Throughout the narration of the story, I wavered from respecting, appreciating, and connecting to criticizing, judging, and questioning Chris’s motives and authenticity. It is difficult to objectively evaluate his story torn between disapproval of his rejection of family, his overconfidence, and outspoken judgment of the way others choose to live, and complete admiration of his commitment, and his eventual discovery of the importance of community (inferred from his markings in the margins of Doctor Zhivago, the last book he read).

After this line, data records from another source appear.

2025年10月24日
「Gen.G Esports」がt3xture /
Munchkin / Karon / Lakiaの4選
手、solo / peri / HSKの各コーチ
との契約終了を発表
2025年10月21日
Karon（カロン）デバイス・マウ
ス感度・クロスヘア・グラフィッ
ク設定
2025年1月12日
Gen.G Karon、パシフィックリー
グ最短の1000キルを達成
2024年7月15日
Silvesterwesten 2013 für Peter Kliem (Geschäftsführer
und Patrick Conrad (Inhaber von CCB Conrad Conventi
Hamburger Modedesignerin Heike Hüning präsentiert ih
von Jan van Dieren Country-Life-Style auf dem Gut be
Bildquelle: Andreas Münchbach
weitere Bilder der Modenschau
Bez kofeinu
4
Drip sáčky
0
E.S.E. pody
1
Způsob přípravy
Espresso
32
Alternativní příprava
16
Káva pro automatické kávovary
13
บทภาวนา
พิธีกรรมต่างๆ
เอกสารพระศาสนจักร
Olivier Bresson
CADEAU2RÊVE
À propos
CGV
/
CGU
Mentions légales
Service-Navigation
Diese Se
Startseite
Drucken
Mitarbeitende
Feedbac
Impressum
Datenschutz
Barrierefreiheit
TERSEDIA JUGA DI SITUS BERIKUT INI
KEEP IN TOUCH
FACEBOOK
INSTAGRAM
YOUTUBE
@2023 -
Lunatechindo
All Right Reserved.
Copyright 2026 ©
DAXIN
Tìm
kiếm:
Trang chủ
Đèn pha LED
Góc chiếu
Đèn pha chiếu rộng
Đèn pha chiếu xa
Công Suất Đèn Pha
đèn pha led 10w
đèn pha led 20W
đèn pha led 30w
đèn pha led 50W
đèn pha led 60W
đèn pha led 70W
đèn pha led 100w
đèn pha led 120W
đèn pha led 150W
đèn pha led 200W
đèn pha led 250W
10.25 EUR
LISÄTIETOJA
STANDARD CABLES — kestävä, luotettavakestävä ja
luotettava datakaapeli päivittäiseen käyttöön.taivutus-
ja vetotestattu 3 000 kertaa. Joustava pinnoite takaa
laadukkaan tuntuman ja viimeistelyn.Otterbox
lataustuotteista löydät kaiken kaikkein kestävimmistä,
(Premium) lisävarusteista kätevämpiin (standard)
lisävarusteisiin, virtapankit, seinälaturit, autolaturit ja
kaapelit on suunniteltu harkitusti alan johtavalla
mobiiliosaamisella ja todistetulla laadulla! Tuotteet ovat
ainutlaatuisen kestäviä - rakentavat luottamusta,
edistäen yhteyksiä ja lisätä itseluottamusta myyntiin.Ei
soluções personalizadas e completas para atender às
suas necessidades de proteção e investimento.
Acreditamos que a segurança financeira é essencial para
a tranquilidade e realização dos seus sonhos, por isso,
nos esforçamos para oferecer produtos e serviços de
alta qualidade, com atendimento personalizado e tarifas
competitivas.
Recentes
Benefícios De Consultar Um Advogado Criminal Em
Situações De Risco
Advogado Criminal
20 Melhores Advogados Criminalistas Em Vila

This story reminds me of Better Off another book about a young man, Eric Brende, discontented with contemporary life, who for his MIT thesis, decides to live for eighteen months with an Amish-like community to determine how much technology is too much. I suppose I am somewhat drawn to these characters in search of balance, to stopping to question the direction that society is moving, and examine whether or not this is where we want to go. Eric, learns to appreciate the community that he finds through work, hard physical labor, and learns to accept the “interruptions” of a neighbor needing a hand and the exchange of assistance. Eric takes the values that he learns from living within this community and extends them into his everyday life after the experience, choosing to live where he will not need a vehicle driving a rickshaw in St. Louis. While the two men are after somewhat different alternatives, they have the same motivation. I am slightly more sensitive to this attempt because it is centered around community as opposed to Chris’s disconnected individual pursuit. Eric looks for ways to exist within society, and change it, not sustain himself outside of it. (As I just had to look up his name “Eric Brende” as the author of Better Off, I noticed that Jon Krakauer gives a brief praising review across the cover.)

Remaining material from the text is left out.